映画と人とわたし

映画は時代の空気や、世代の感覚を伝え続ける、面白くて大切な文化だと思います。KINENOTEとこのブログに、見た映画の感想を記録しています。

ロジェ・ヴァディム監督「バーバレラ」2001本目

うわ〜。何このオープニング!未だかつてないな、これ。

防音用みたいなフェルトを厚く張った室内に、ルノアールの絵や彫像が飾られている。が、そこはなぜか無重力空間。外から戻ってきたばかりの宇宙服の人間がまず手袋を取ると、しなやかで美しい女の手。次々にその装束をぷかりぷかりと外して行くと、中から現れたのはスーパーモデルばりの裸の美女。”かんじんなところ”を、踊るタイトルロールの文字が上手く隠して彼女はとうとう一糸まとわぬ姿に・・・というところで本編が始まります。その間音楽は、おめでたいくらい明るい、昔のパンナムのCMみたいな曲(ほんとに覚えてるのか私?)。

いったいなんなんだ、これは(笑)

監督はフランス人で、イタリア・フランス合作映画なのに歌詞もセリフも全部英語ですね。当時監督の妻だったジェーンをヒロインに映画を撮るために必要だったのかな?

冒頭に「デュラン・デュランという科学者」の名前が出てくるけど、これってあの80年代のニューロマンティックな彼らの名前の語源?(Wikipediaによるとその通り)
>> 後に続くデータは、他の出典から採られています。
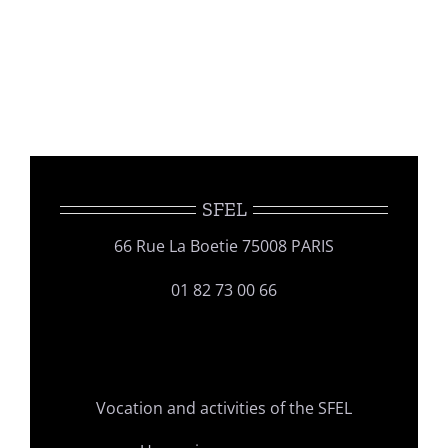
SFEL
66 Rue La Boetie 75008 PARIS
01 82 73 00 66
Vocation and activities of the SFEL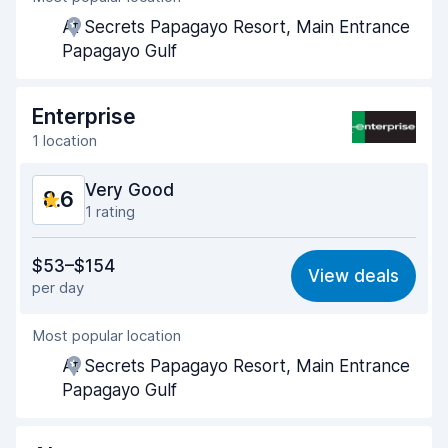
At Secrets Papagayo Resort, Main Entrance
Pick-up speed
8.0
Papagayo Gulf
Drop-off speed
8.2
Enterprise
Car cleanliness
9.4
1 location
Car condition
9.1
Very Good
8.6
1 rating
Value for money
8.3
$53–$154
View deals
per day
Ease of finding
8.2
Most popular location
Agent helpfulness
9.0
At Secrets Papagayo Resort, Main Entrance
Pick-up speed
8.0
Papagayo Gulf
Drop-off speed
8.2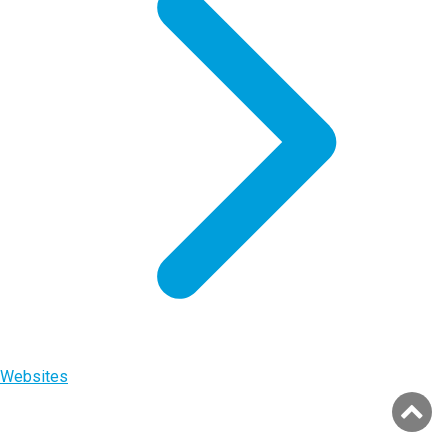
Websites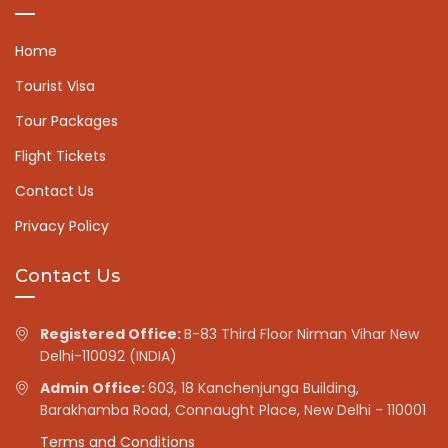
Home
Tourist Visa
Tour Packages
Flight Tickets
Contact Us
Privacy Policy
Contact Us
Registered Office:
B-83 Third Floor Nirman Vihar New
Delhi-110092 (INDIA)
Admin Office:
603, 18 Kanchenjunga Building,
Barakhamba Road, Connaught Place, New Delhi - 110001
Terms and Conditions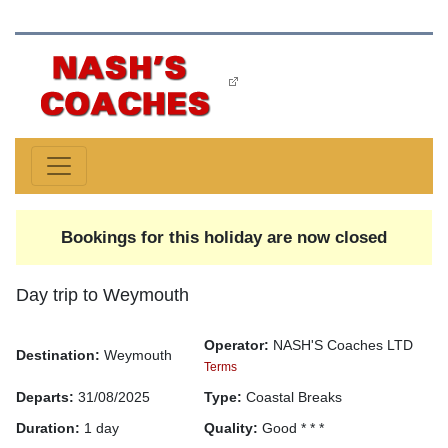
Bookings for this holiday are now closed
Day trip to Weymouth
Operator:
NASH'S Coaches LTD
Destination:
Weymouth
Terms
Departs:
31/08/2025
Type:
Coastal Breaks
Duration:
1 day
Quality:
Good * * *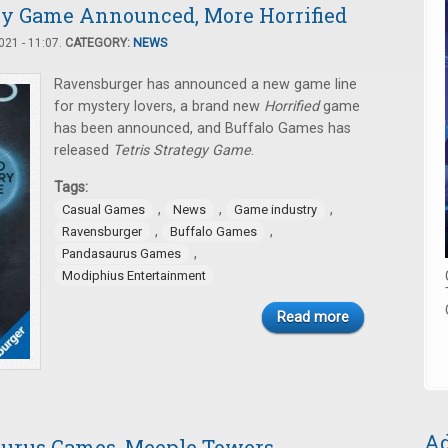
ry Game Announced, More Horrified
21 - 11:07.
CATEGORY:
NEWS
Ravensburger has announced a new game line
for mystery lovers, a brand new
Horrified
game
has been announced, and Buffalo Games has
released
Tetris Strategy Game
.
Tags:
,
,
,
Casual Games
News
Game industry
,
,
Ravensburger
Buffalo Games
,
Pandasaurus Games
Modiphius Entertainment
Read more
Ad
urus Games, Meeple Towers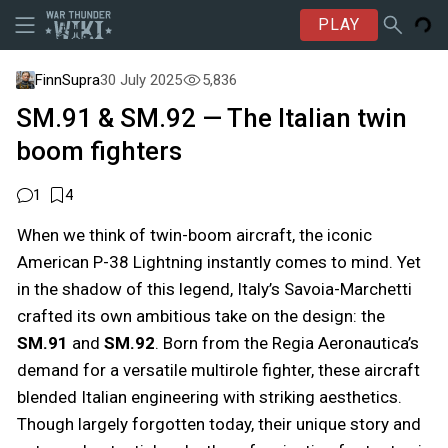
PLAY
FinnSupra
30 July 2025
5,836
SM.91 & SM.92 — The Italian twin
boom fighters
1
4
When we think of twin-boom aircraft, the iconic
American P-38 Lightning instantly comes to mind. Yet
in the shadow of this legend, Italy’s Savoia-Marchetti
crafted its own ambitious take on the design: the
SM.91
and
SM.92
. Born from the Regia Aeronautica’s
demand for a versatile multirole fighter, these aircraft
blended Italian engineering with striking aesthetics.
Though largely forgotten today, their unique story and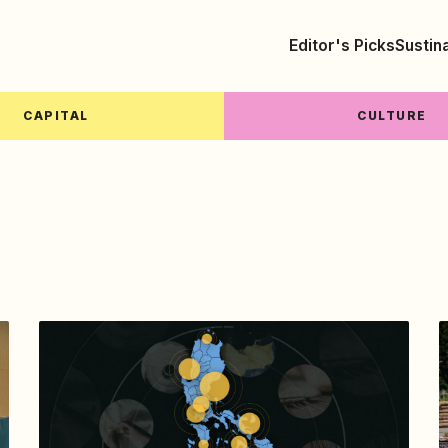
Editor's Picks
Sustin
CAPITAL
CULTURE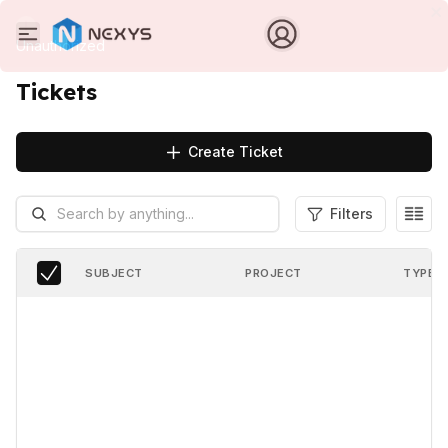
Unauthorized
Tickets
Create Ticket
Filters
SUBJECT
PROJECT
TYPE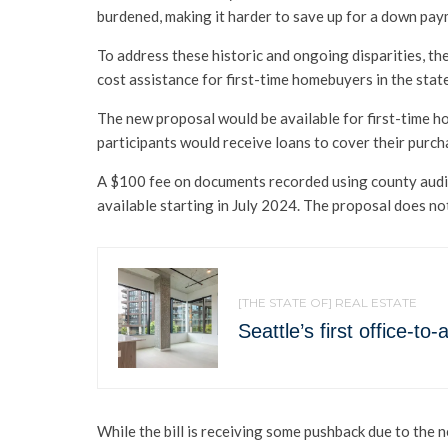
burdened, making it harder to save up for a down pay
To address these historic and ongoing disparities, 
cost assistance for first-time homebuyers in the stat
The new proposal would be available for first-time 
participants would receive loans to cover their purch
A $100 fee on documents recorded using county audit
available starting in July 2024. The proposal does n
[THE STATE OF] REAL ESTATE
Seattle’s first office-t
While the bill is receiving some pushback due to the n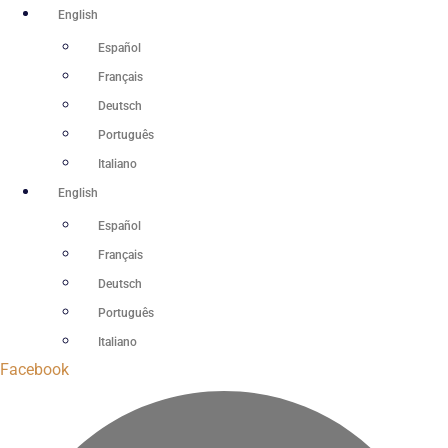
Skip
English
to
Español
content
Français
Deutsch
Português
Italiano
English
Español
Français
Deutsch
Português
Italiano
Facebook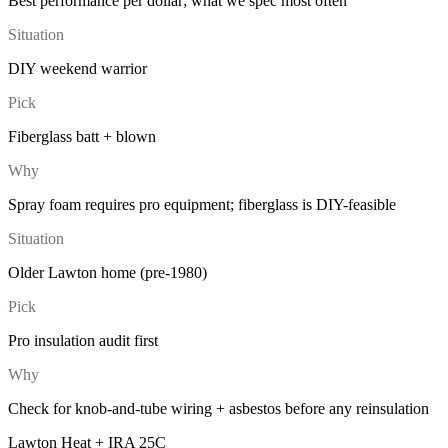
Best performance per dollar; what we spec most often
Situation
DIY weekend warrior
Pick
Fiberglass batt + blown
Why
Spray foam requires pro equipment; fiberglass is DIY-feasible
Situation
Older Lawton home (pre-1980)
Pick
Pro insulation audit first
Why
Check for knob-and-tube wiring + asbestos before any reinsulation
Lawton Heat + IRA 25C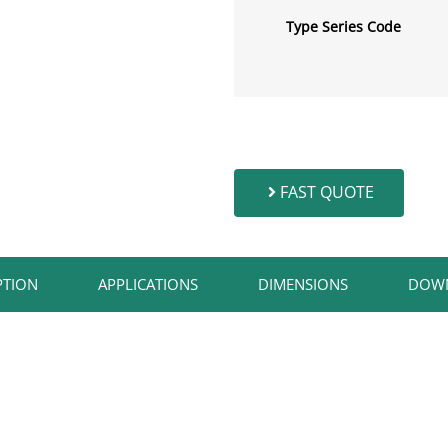
Type Series Code
FAST QUOTE
TION​
APPLICATIONS​
DIMENSIONS
DOW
なんか色々とむちゃくちゃなんだけど、とにかくバーバレラが綺麗で可愛くてちょっとエッチ。※この「ちょっとエッチ」感、大人向けの欧米のセクシーな映画じゃなくて日本の少年マンガみたいってことです。キューティーハニーです。(はっ、永井豪もこの映画の影響を受けてた?)うんとやらしい大人の女性(昔の「ロマンポルノ」みたいな)じゃなくて、まだ女の子とつきあったことのない男の子がドキドキする女の子。ロジェ・ヴァディム監督って・・・面白いなぁ。ブリジット・バルドーだのカトリーヌ・ドヌーヴだの、男性がみんな憧れる絶世の美女と次々につきあったりしてこんな駄作ばっかり残して(失礼)、全く謎。もしかしたら、大人になっても中身は少年のままで、だから女性たちに可愛がられたのかな・・・。

”セックス”は手を合わせること、というのはあれみたいだな。「パーティで女の子に声をかけるには」。絶対この映画が出どころだよね・・・。
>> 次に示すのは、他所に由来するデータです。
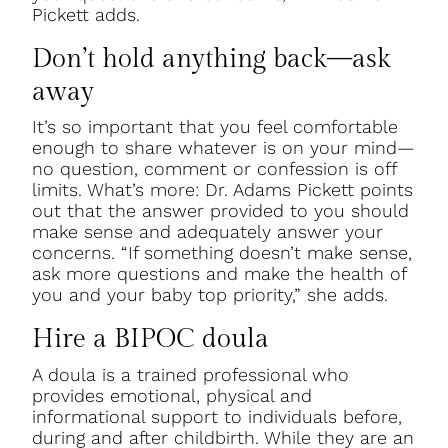
Pickett adds.
Don’t hold anything back—ask
away
It’s so important that you feel comfortable
enough to share whatever is on your mind—
no question, comment or confession is off
limits. What’s more: Dr. Adams Pickett points
out that the answer provided to you should
make sense and adequately answer your
concerns. “If something doesn’t make sense,
ask more questions and make the health of
you and your baby top priority,” she adds.
Hire a BIPOC doula
A doula is a trained professional who
provides emotional, physical and
informational support to individuals before,
during and after childbirth. While they are an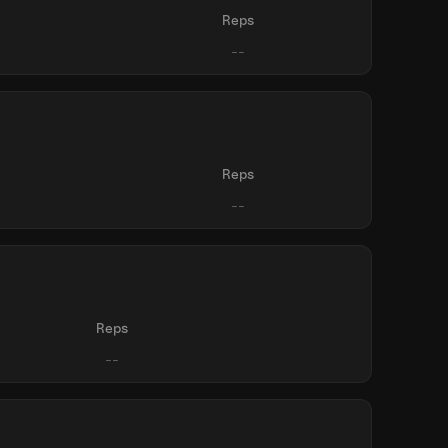
Reps
Reps
Reps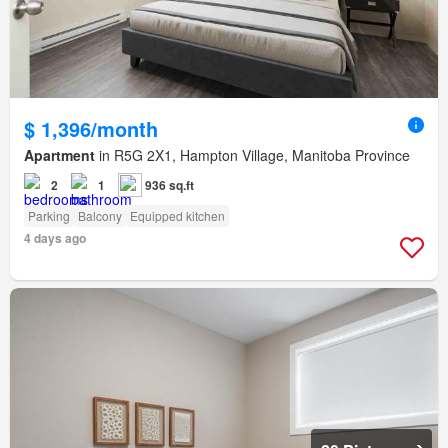
$ 1,396/month
Apartment
in R5G 2X1, Hampton Village, Manitoba Province
2
1
936 sq.ft
Parking
Balcony
Equipped kitchen
4 days ago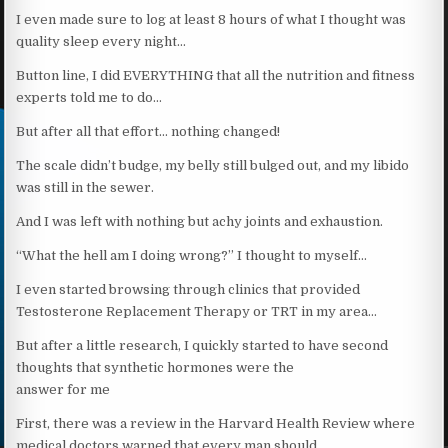
I even made sure to log at least 8 hours of what I thought was
quality sleep every night…
Button line, I did EVERYTHING that all the nutrition and fitness
experts told me to do…
But after all that effort… nothing changed!
The scale didn’t budge, my belly still bulged out, and my libido
was still in the sewer.
And I was left with nothing but achy joints and exhaustion.
“What the hell am I doing wrong?” I thought to myself…
I even started browsing through clinics that provided
Testosterone Replacement Therapy or TRT in my area…
But after a little research, I quickly started to have second
thoughts that synthetic hormones were the
answer for me
First, there was a review in the Harvard Health Review where
medical doctors warned that every man should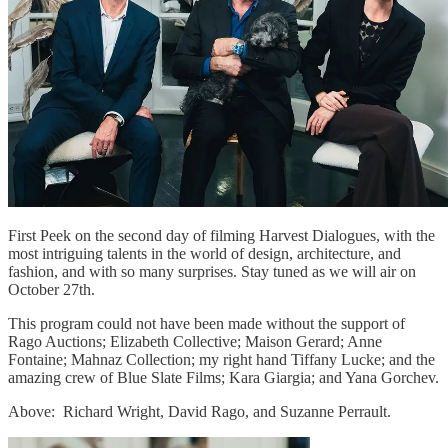
First Peek on the second day of filming Harvest Dialogues, with the
most intriguing talents in the world of design, architecture, and
fashion, and with so many surprises. Stay tuned as we will air on
October 27th.
This program could not have been made without the support of
Rago Auctions; Elizabeth Collective; Maison Gerard; Anne
Fontaine; Mahnaz Collection; my right hand Tiffany Lucke; and the
amazing crew of Blue Slate Films; Kara Giargia; and Yana Gorchev.
Above: Richard Wright, David Rago, and Suzanne Perrault.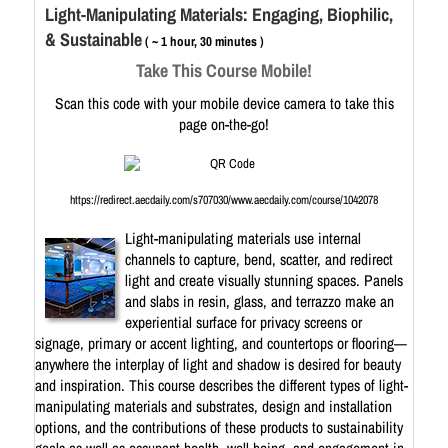
Light-Manipulating Materials: Engaging, Biophilic,
& Sustainable
( ~ 1 hour, 30 minutes )
Take This Course Mobile!
Scan this code with your mobile device camera to take this
page on-the-go!
https://redirect.aecdaily.com/s707030/www.aecdaily.com/course/1042078
Light-manipulating materials use internal
channels to capture, bend, scatter, and redirect
light and create visually stunning spaces. Panels
and slabs in resin, glass, and terrazzo make an
experiential surface for privacy screens or
signage, primary or accent lighting, and countertops or flooring—
anywhere the interplay of light and shadow is desired for beauty
and inspiration. This course describes the different types of light-
manipulating materials and substrates, design and installation
options, and the contributions of these products to sustainability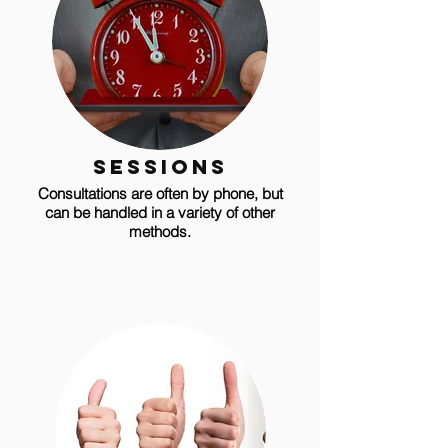
sessions
Consultations are often by phone, but
can be handled in a variety of other
methods.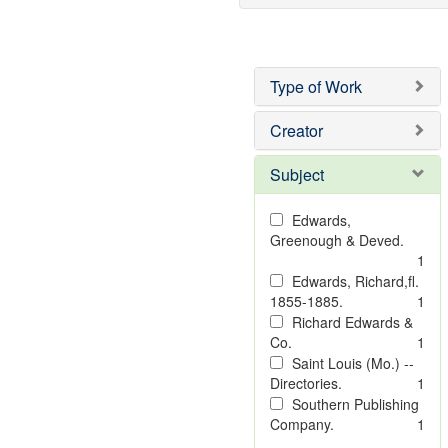
Type of Work
Creator
Subject
Edwards,
Greenough & Deved.
1
Edwards, Richard,fl.
1855-1885.
1
Richard Edwards &
Co.
1
Saint Louis (Mo.) --
Directories.
1
Southern Publishing
Company.
1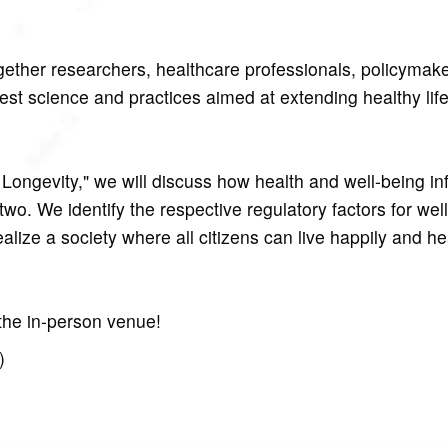
gether researchers, healthcare professionals, policymak
est science and practices aimed at extending healthy lif
Longevity," we will discuss how health and well-being in
o. We identify the respective regulatory factors for wel
lize a society where all citizens can live happily and hea
 the in-person venue!
)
バーバレラの服がまた可愛い。胸がスケスケのスーツも、毛皮の男からもらったスカンクみたいな毛皮服も、シルバーのスーツもグリーンのスーツも。もう、趣味がいいんだか悪いんだかわからない映画だなー。

 

 

 いやー度肝を抜かれた。ドリュー・バリモアがプロデュース、ロバート・ロドリゲスが監督のリメイク版の話があるらしいけど、そのメンツなら私好みのおバカ映画になりそうで楽しみ・・・。映画の世界の人たちは、この映画がみんな好きなんだなぁ。。。